Una persona que nos enseñó el humor ante todo. La forma de tomar la vida como lo que es, algo no tan serio, algo de qué reírse siempre. Carlos Luis era una de esas personas que sabía manejar la acidez. También era una de esas personas que decía lo que pensaba, que llevaba sus principios antes que cualquier cosa. Nada de hipocresías, de falsos apretones de mano, nada de estar pensando que la moral es relativa y que se vende, y que se puede ser flexible con la integridad porque los tiempos cambian. Y así educó a sus hijos. Y uno los ve y se da cuenta, que por dentro son de roble y de un material que no tiene nada que ver con la composición del cuerpo humano, sino del alma y del corazón.
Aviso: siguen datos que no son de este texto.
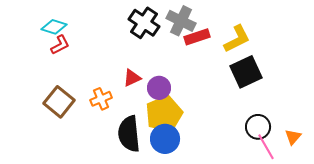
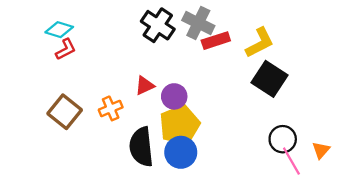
black square: (246, 72) -> (270, 79), turned -32

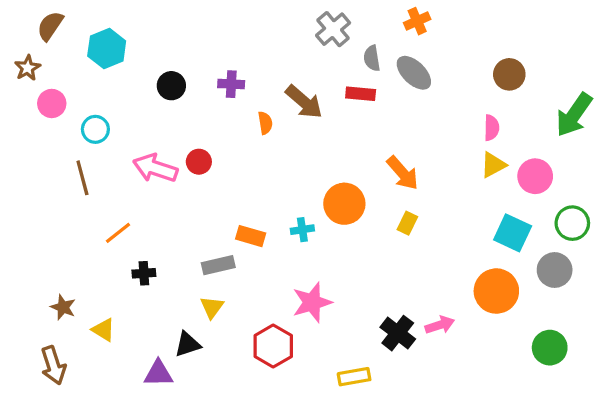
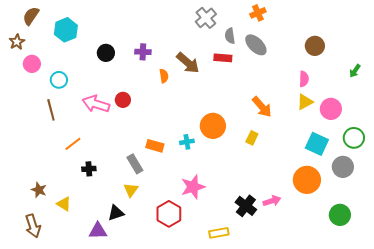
green arrow: (574, 115) -> (355, 71), size x0.5
orange arrow: (403, 173) -> (262, 107), moved
gray rectangle: (218, 265) -> (135, 164), turned 72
 A Carlos Luis lo tengo en mis primeros recuerdos. Y no puedo evitar sentir como si me hubieran quitado un trozo del suelo por el que camino. También que se ha ido un pedazo de ese país que quedaba en el corazón y al que tanto nos aferramos. Un hombre trabajador, soñador, amante de su historia, de su familia, entregado esposo, papá. Una persona que tenía un don que tienen tan pocas personas, y es que siempre, donde estuviéramos, Carlos Luis nos hacía reír. Siempre. Yo cuando pienso en él pienso en la risa. Y creo que lo que más voy a extrañar es reírme junto a él.  

¿Qué dice uno ante la muerte? Todavía no sé. No se si haya algo que decir. Si valga la pena. Si sirva. Si la verdad es más bien ante la vida que uno tiene que decir. No dejo de pensar en la estupidez de vivir siempre convencidos de que hay un mañana, que quizás es mejor asumir que sólo es hoy. No dejar pasar lo importante. Me refiero a los abrazos, la presencia, el estar y no estorbar, el tacto, la mirada, la compañía. Al final el alma es una mezcla de recuerdo y deseo con un mínimo componente de presente. No es más nada. Creo que hay que colmarlos de presencia, de luz y de risa. Que la memoria pese con colores. Y ya. A Carlos Luis lo voy a recordar así. Aunque ahora no pueda evitar sentir este hundimiento y este vacío. Este tablazo. Esta sensación tan extraña de asumir que habrá que acudir a los sueños para volverlo a ver, que en estos momentos  uno también se hace y se define, y que sí, efectivamente somos mortales.

Por último recuerdo una película que vi hace poco, en la que un muchacho ateo tiene mucho trabajo perdonando a su padre. El caso es que al final, para convencerlo de que acudiera al encuentro del señor, que estaba por morir le dicen una frase que me marcó: "tal vez no creas en Dios, pero tienes que creer en la familia". Pues sí, yo sí creo en Dios, pero sobre todo creo en en la familia. Creo en su manifestación. Y no tengo pruebas, pero lo sé, lo sé en el fondo de mi corazón, Carlos Luis fue a un lugar mejor. A un lugar al que hemos de ir quienes vivamos así, con principios, con risa. Haciendo el mundo un lugar mejor, sin demasiado esfuerzo, sólo dando lo mejor y ya.